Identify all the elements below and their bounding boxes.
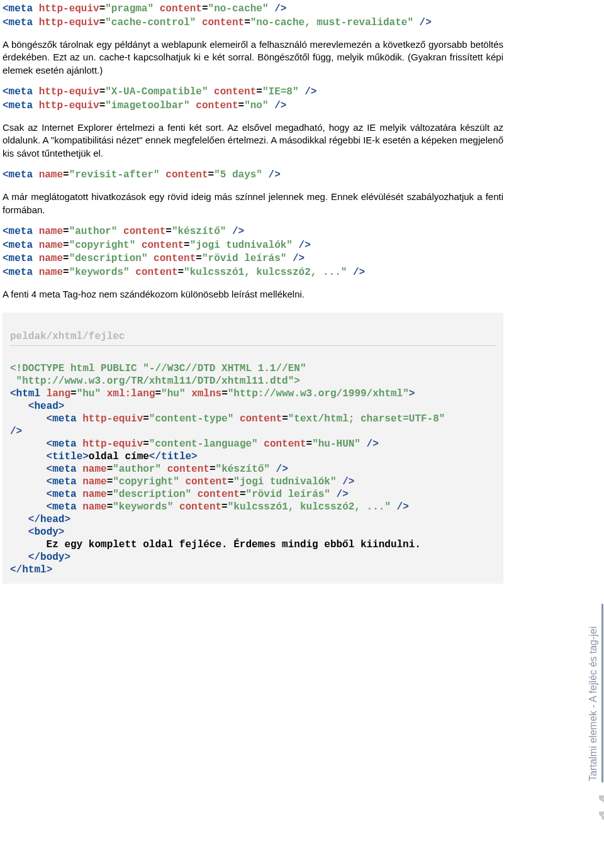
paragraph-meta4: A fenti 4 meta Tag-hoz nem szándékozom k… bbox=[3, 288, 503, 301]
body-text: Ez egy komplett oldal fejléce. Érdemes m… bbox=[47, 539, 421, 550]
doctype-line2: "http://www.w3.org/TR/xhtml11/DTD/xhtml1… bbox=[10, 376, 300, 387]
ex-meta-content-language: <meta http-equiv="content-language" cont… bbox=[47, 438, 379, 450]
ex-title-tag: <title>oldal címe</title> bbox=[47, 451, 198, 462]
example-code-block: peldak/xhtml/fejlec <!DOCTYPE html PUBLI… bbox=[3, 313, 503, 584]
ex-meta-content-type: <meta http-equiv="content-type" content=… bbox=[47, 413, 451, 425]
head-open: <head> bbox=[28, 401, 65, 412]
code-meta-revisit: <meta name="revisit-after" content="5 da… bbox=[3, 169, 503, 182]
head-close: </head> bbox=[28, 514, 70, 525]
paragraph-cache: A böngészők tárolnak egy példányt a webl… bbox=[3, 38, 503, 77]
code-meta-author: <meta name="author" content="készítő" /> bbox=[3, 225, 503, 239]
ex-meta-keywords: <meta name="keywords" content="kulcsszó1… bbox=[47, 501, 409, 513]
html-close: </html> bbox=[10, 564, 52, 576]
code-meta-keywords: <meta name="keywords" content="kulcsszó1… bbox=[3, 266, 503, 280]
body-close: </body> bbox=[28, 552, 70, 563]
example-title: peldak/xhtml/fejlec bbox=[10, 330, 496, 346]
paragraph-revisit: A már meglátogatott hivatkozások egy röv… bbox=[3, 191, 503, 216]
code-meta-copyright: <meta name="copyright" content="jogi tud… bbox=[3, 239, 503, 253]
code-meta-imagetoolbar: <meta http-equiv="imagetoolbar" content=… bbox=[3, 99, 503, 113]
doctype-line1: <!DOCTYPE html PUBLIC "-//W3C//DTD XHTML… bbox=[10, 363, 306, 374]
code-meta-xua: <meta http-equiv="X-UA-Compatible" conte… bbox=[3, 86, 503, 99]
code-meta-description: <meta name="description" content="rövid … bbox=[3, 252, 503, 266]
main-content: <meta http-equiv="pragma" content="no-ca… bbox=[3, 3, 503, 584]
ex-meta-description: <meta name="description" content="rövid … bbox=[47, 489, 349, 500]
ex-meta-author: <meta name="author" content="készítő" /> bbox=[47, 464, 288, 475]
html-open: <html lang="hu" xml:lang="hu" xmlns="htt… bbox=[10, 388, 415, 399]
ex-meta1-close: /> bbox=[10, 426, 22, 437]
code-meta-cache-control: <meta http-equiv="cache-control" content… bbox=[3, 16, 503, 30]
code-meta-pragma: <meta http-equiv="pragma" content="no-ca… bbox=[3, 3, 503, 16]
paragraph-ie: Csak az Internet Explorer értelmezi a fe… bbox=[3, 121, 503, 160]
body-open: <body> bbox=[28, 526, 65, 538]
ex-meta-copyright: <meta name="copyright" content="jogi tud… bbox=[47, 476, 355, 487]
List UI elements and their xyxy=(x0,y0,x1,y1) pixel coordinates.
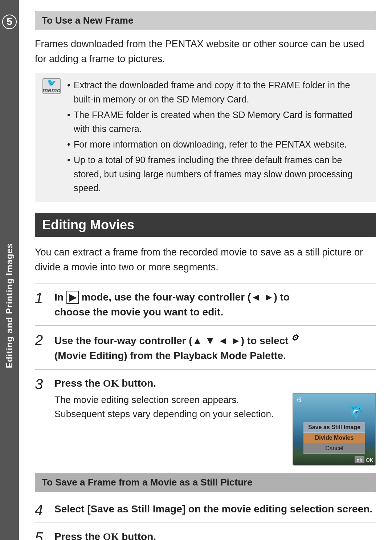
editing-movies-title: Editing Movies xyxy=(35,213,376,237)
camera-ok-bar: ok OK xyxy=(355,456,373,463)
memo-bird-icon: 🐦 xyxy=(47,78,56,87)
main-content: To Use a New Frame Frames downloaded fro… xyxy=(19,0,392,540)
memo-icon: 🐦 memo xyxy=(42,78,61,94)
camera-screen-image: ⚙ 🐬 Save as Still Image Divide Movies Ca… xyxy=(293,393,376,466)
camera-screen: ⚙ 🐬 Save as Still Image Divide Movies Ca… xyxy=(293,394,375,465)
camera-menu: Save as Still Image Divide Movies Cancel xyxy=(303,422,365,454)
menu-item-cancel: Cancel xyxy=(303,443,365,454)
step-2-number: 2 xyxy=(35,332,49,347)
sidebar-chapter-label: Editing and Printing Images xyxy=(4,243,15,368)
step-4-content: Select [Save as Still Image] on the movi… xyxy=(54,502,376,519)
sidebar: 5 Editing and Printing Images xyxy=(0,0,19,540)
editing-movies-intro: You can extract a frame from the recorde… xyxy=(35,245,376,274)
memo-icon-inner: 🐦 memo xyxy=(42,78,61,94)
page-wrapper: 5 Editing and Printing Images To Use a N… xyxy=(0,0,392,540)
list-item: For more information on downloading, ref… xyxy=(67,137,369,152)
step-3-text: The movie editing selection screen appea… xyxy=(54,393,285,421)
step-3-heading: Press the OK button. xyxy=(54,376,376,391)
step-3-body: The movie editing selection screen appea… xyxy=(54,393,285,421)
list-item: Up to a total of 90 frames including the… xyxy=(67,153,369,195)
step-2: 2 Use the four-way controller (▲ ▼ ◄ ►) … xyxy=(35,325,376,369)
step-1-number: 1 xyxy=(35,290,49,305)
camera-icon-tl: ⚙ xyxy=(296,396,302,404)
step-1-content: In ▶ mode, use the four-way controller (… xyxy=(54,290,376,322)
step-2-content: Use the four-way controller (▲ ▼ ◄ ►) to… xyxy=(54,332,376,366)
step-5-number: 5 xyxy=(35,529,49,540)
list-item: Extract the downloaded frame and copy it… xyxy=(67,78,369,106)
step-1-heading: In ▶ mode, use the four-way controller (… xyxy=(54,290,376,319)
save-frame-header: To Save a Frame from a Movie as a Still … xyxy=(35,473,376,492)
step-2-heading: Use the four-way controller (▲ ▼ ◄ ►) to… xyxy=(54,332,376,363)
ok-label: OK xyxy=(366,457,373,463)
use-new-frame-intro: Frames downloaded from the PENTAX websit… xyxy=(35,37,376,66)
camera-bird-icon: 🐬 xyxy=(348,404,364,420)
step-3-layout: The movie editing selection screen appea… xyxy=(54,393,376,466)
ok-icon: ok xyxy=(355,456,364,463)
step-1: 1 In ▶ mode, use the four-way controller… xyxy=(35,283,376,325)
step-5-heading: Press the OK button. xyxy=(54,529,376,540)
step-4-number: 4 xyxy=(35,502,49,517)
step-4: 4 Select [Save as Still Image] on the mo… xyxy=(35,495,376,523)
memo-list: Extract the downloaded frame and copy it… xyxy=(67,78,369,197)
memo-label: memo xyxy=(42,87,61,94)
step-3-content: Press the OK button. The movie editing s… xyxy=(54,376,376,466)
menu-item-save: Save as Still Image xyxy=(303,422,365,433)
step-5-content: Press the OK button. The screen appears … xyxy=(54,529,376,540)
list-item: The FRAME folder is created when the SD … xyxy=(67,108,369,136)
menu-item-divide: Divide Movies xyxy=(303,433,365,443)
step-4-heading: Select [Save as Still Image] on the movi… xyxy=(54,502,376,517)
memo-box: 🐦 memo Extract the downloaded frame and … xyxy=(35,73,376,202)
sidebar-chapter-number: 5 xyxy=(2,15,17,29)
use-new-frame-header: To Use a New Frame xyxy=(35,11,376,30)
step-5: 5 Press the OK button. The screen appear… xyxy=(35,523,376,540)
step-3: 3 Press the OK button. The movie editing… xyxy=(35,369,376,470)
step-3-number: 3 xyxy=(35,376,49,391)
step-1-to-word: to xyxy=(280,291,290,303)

## Exercise description
Where in the records does the string "camera" appear? Copy every line that has it.

## Exercise answer
camera-ok-bar: ok OK xyxy=(355,456,373,463)
camera-screen-image: ⚙ 🐬 Save as Still Image Divide Movies Ca… xyxy=(293,393,376,466)
camera-screen: ⚙ 🐬 Save as Still Image Divide Movies Ca… xyxy=(293,394,375,465)
camera-menu: Save as Still Image Divide Movies Cancel xyxy=(303,422,365,454)
camera-icon-tl: ⚙ xyxy=(296,396,302,404)
camera-bird-icon: 🐬 xyxy=(348,404,364,420)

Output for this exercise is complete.